Passaic County Republicans have gone to federal court in a bid to challenge the removal of their candidate for sheriff, Troy Oswald, challenging the constitutionality of a state law requiring candidates to have lived in the county for three years.
County Clerk Danielle Ireland-Imhof rejected Oswald’s petitions because he didn’t register to vote in Passaic County until January and maintained residences in Morris and Sussex counties for more than two decades.
U.S. District Court Judge Madeline Cox Arleo ordered the county clerk to halt the printing of the ballots until Wednesday
Oswald’s attorney, Matthew Moench, argues that since sheriff is a constitutional officer and the State Constitution does not include a residency requirement – there is one for state legislators and the governor — the Legislature lacked the authority to add the restriction.
“It is clear that if the drafters of the Constitution had wanted to include a residency requirement for the constitutional officers, such as sheriff, they very well could have,” Moench said in a brief filed with the court. “No such requirements were proscribed and thus, the Legislature cannot add any such provisions without amending the Constitution.”
Moench called the residency requirement a “significant intrusion into the voter’s freedom of choice” and says the law should be struck down under the Equal Protection Clause of the U.S. Constitution.
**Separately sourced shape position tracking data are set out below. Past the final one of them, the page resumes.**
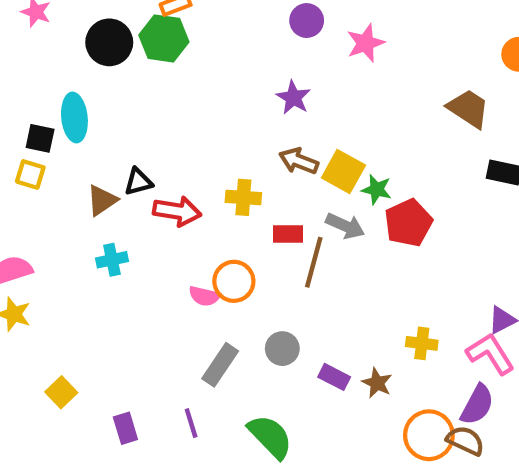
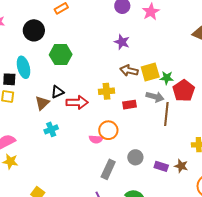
green hexagon: (164, 38) -> (61, 55), moved
yellow square: (343, 171) -> (150, 72), turned -36
brown line: (314, 262) -> (166, 114), moved

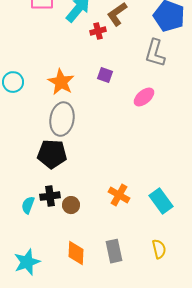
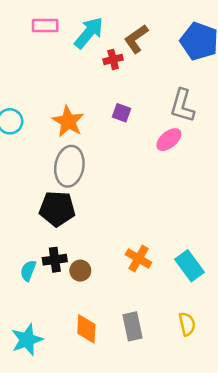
gray L-shape: (155, 53) -> (182, 106), moved

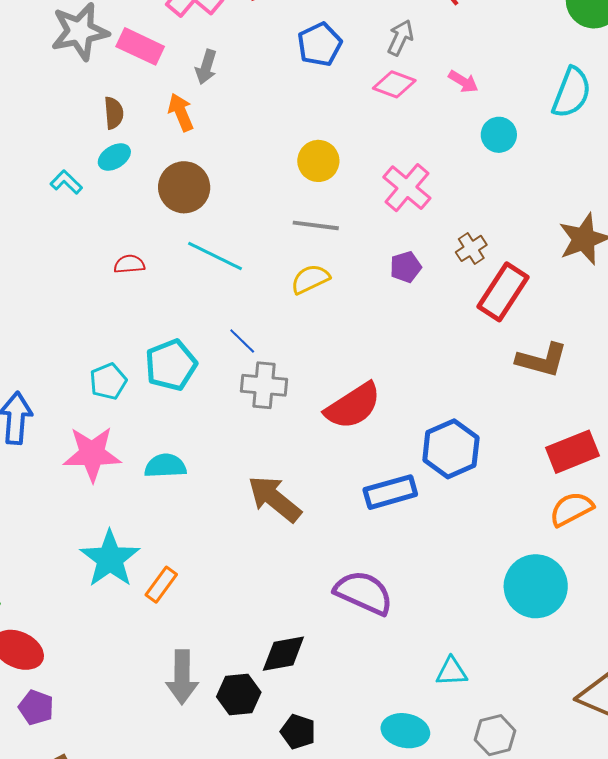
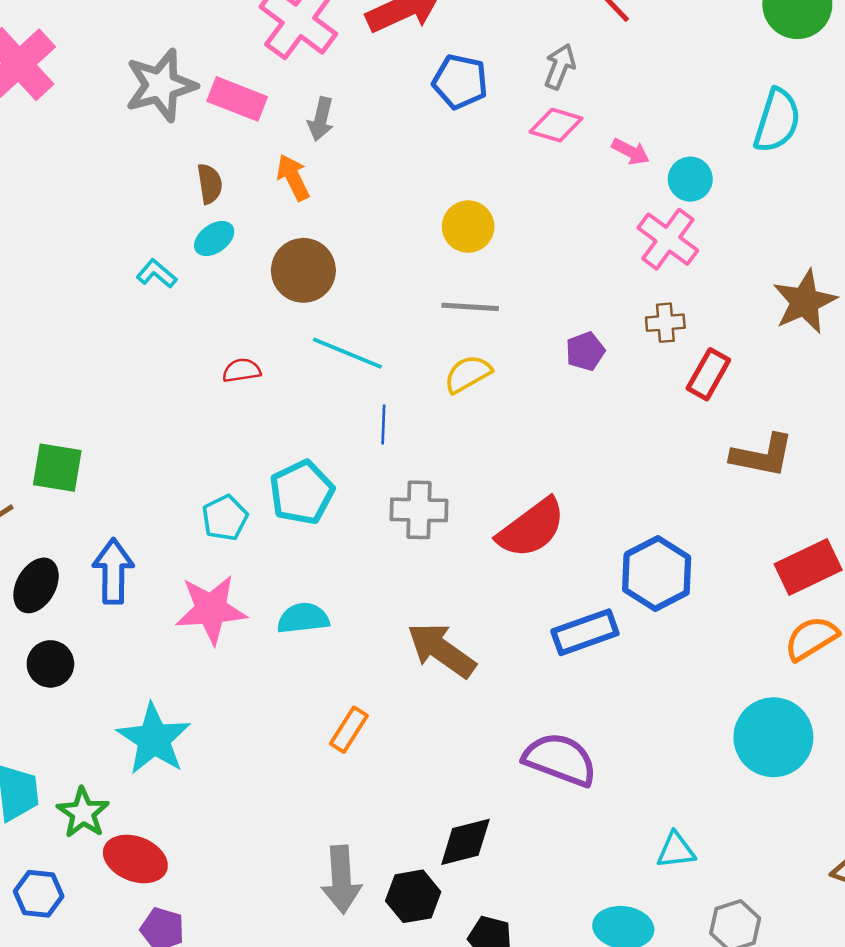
blue pentagon: (320, 44) -> (460, 82), turned -30
pink arrow: (463, 82) -> (631, 152), moved
pink cross: (407, 188) -> (668, 239), moved
brown cross: (471, 248) -> (665, 323), turned 32
red rectangle: (503, 292) -> (708, 374), size x0.7
blue line: (242, 341) -> (383, 425), moved, turned 52
cyan star: (110, 559) -> (154, 739), moved
orange rectangle: (161, 585) -> (349, 730), moved

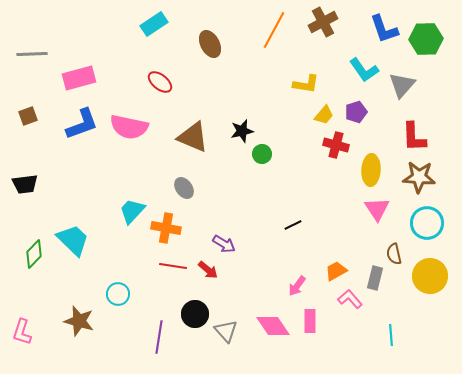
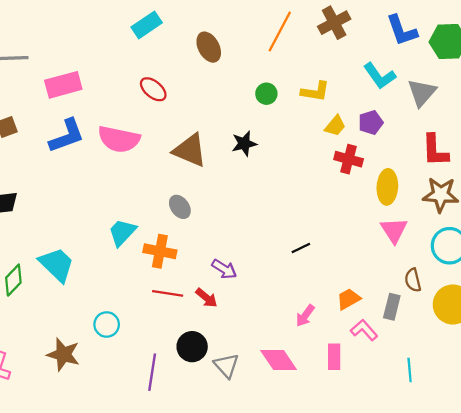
green circle: (262, 154) -> (266, 94), moved
pink rectangle: (310, 321) -> (334, 357), moved

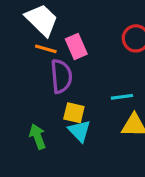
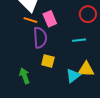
cyan line: (122, 97) -> (79, 40), moved
cyan triangle: (79, 131) -> (73, 76), moved, turned 35

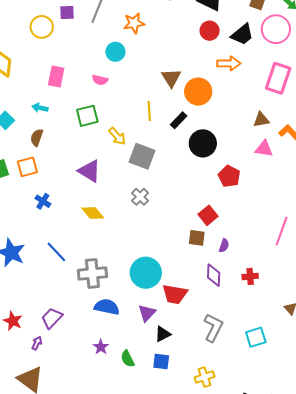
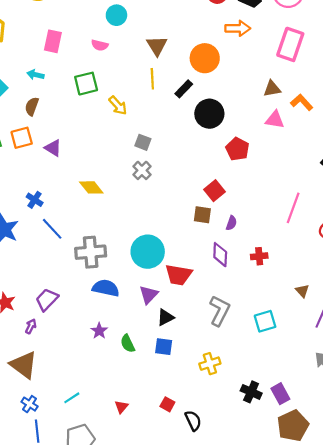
brown triangle: (171, 78) -> (157, 46), moved
gray square: (142, 156) -> (143, 142), moved, size x0.6
purple triangle: (89, 171) -> (53, 148), moved, size x0.7
blue cross: (43, 201) -> (35, 200), moved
“(Sheriff) is the only office in the state which requires an extended intrastate residency restriction and the state cannot offer a valid government interest for treating the office of sheriff different than every other county, state, and local office,” he stated. “The government interests at issue in residency requirements are no more important for sheriff than state senator, or county commissioner.”
Moench noted that the three-year residency law for sheriff candidates “is the longest residency requirement of any elected office in the state.”
He pointed to a 1980 law that created a uniform one-year residency requirement for local office to provide a suitable balance between state interests and “ensuring the elected officials are sufficiently connected to the constituencies they wish to serve.”
Ireland-Imhof is not taking a position on the constitutionality of the residency statute, her attorney, County Counsel Matthew Jordan, said in court papers.
Acting Attorney General Matt Platkin is opposing Oswald’s lawsuit, saying that Republicans waited too long to file and that delays would prevent election officials from printing and mailing ballots.
“It would also undermine the public’s confidence and trust in the fairness of the rules governing elections themselves,” wrote deputy Attorney General Dominic Diova, who argued that the “three-year residency mandate is ‘reasonably and suitably tailored to further’ the state’s interest in ensuring a deep familiarity between such candidates and the residents they so profoundly impact.”
Jordan said that there is no irreparable harm to the rejection of Oswald’s petitions, since Republicans will have the chance to nominate a candidate in the June 7 primary through a write-in campaign,
Oswald, the former Paterson police, chief, wants to take on four-term Sheriff Richard Berdnik.